Now, if the sports world were the Oscars, then the MVP would not go to someone like Peyton Manning or Michael Turner or Tom Brady. It would be fought over between two punters, a long snapper, a middle linebacker, a punt returner, and a tight end. Are those important positions? Yes. Might those people have had a good year? Sure. Should those positions ever in a million years be named MVP? No freaking way.
Yet, every year the Oscars comes down to a battle between movies no one has seen. As I mentioned last year in my nominations review, I keep track of the Oscar nominations. I look to see how much money the Oscar nominated movies make. Allow me to share with you this year's crop of films vying for the naked golden man.
- Best Picture - $37.36 million (avg)
- Director - $37.36 million (avg)
- Best Actor - $30.04 million (avg)
- Best Actress - $16.66 million (avg)
- Supporting Actor - $139.24 million (avg)
- Supporting Actress - $37.2 million (avg)
- Overall - $79.4 million for the 13 nominated films
So, how does that rank with last year, which was one of the worst years in movie history as far as money making goes? Glad I asked.
- Best Picture - $43.32 million (avg)
- Director - $37.28 million (avg)
- Best Actor - $24.12 million (avg)
- Best Actress - $24.38 million (avg)
- Supporting Actor - $34.5 million (avg)
- Supporting Actress - $45.20 million (avg)
So, for Best Picture, this year is the worst year since I've been keeping records - that was 1998 by the way. $37 million average? Are you kidding me? That means only about 4 million people saw those films. How good can these movies be? I can honestly say I not only have not seen any of the films, but I have absolutely no desire to see any of those films. Now, some may say that the Supporting Actor and Overall numbers don't look too bad. Allow me to rain on that parade.

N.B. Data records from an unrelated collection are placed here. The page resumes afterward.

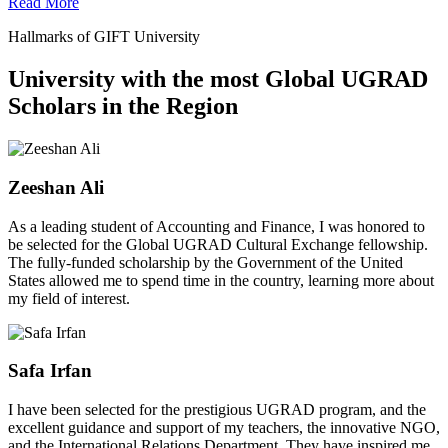
Read More
Hallmarks of GIFT University
University with the most Global UGRAD
Scholars in the Region
Zeeshan Ali
As a leading student of Accounting and Finance, I was honored to
be selected for the Global UGRAD Cultural Exchange fellowship.
The fully-funded scholarship by the Government of the United
States allowed me to spend time in the country, learning more about
my field of interest.
Safa Irfan
I have been selected for the prestigious UGRAD program, and the
excellent guidance and support of my teachers, the innovative NGO,
and the International Relations Department. They have inspired me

The late Heath Ledger was nominated for his insane portrayal of Joker in The Dark Knight. This movie took in $531 million by itself, which obviously threw off the numbers. After all, The Dark Knight took in more than THE OTHER 12 MOVIES combined. Yes, its $531 million take was higher than the $504 million that the other movies took in. Now, it is my opinion that if Ledger has not died, he would not have been nominated. That may seem cold to say, but it is true. That is a role that has been passed over so many times in the past (Jack Nicholson in Batman 1989, Robin Williams in Aladdin, Val Kilmer in Tombstone). Those were Supporting parts that so dominated the movie they made the main characters look silly. But they all missed out. And if Ledger had not died, he would have been passed over also. So if his spot was replaced with, say Michael Sheen from Frost/Nixon, the Supporting Actor number drops to $34.8 million and the Overall number plummets to $42 million - which would have been right down at the bottom of the last decade.
It is pointless to even get worked up about this any more. As I said last week, this was Hollywood's chance to get back in touch with the movie-going public. Sure, Benjamin Button made over $100 million, but do you know anyone who loved this movie? I knew people who said it LOOKED amazing, but no one who loved the movie itself. And the Academy tossed its quirky Supporting pick at Robert Downey Jr. for Tropic Thunder - mainly to acknowledge his amazing year. If they were truly gutsy, they should have given him Best Actor props for Iron Man. When 2008 is thought of in the future, the movies that will come to mind will be Iron Man, Dark Knight, WALL-E, maybe Mamma Mia if you live in England. And, just like other movies from years past that had a huge impact on film (Bourne Identity, Ratatouille), those movies that actually will stand the test of time will be tossed to the side by the Oscars in favor of ones that no one will even remember. I really think this will be the year that ratings just hit rock bottom. How can the average American even care any more?